> _YOUR TASK_
Make an exact copy of the lines from the one containing "Target: <item>pulmonary artery</item>." through the end of the records below, and leave out every picture.

> _INPUT FOR THIS TASK_
§ §

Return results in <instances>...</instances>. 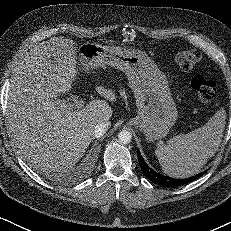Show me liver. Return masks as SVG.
Returning a JSON list of instances; mask_svg holds the SVG:
<instances>
[{
	"mask_svg": "<svg viewBox=\"0 0 231 231\" xmlns=\"http://www.w3.org/2000/svg\"><path fill=\"white\" fill-rule=\"evenodd\" d=\"M75 44L64 37L39 43L10 80L7 115L13 140L27 163L44 171L74 166L93 141L95 126L109 122L112 109L107 101H116L111 89L98 86L105 100H93L80 110L60 107L58 96L70 92L80 74Z\"/></svg>",
	"mask_w": 231,
	"mask_h": 231,
	"instance_id": "1",
	"label": "liver"
}]
</instances>
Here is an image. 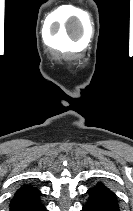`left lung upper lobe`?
Listing matches in <instances>:
<instances>
[{"label":"left lung upper lobe","instance_id":"5c2ea615","mask_svg":"<svg viewBox=\"0 0 133 211\" xmlns=\"http://www.w3.org/2000/svg\"><path fill=\"white\" fill-rule=\"evenodd\" d=\"M97 186L106 187L103 183H98Z\"/></svg>","mask_w":133,"mask_h":211}]
</instances>
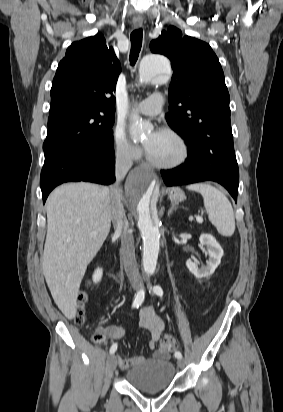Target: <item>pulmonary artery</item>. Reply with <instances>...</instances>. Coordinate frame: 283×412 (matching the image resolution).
<instances>
[{
  "instance_id": "obj_1",
  "label": "pulmonary artery",
  "mask_w": 283,
  "mask_h": 412,
  "mask_svg": "<svg viewBox=\"0 0 283 412\" xmlns=\"http://www.w3.org/2000/svg\"><path fill=\"white\" fill-rule=\"evenodd\" d=\"M163 103L164 97L162 94H153L140 102L137 106V110L143 115L155 116L160 113Z\"/></svg>"
}]
</instances>
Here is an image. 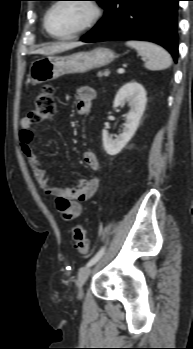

§ §

> _REPLY_
Target: <item>pulmonary artery</item>. Reply with <instances>...</instances>. Coordinate frame: 283×412 (matching the image resolution).
<instances>
[{
  "instance_id": "obj_1",
  "label": "pulmonary artery",
  "mask_w": 283,
  "mask_h": 412,
  "mask_svg": "<svg viewBox=\"0 0 283 412\" xmlns=\"http://www.w3.org/2000/svg\"><path fill=\"white\" fill-rule=\"evenodd\" d=\"M163 103L164 97L162 94H153L140 102L137 106V110L143 115L155 116L160 113Z\"/></svg>"
}]
</instances>
Here is an image. 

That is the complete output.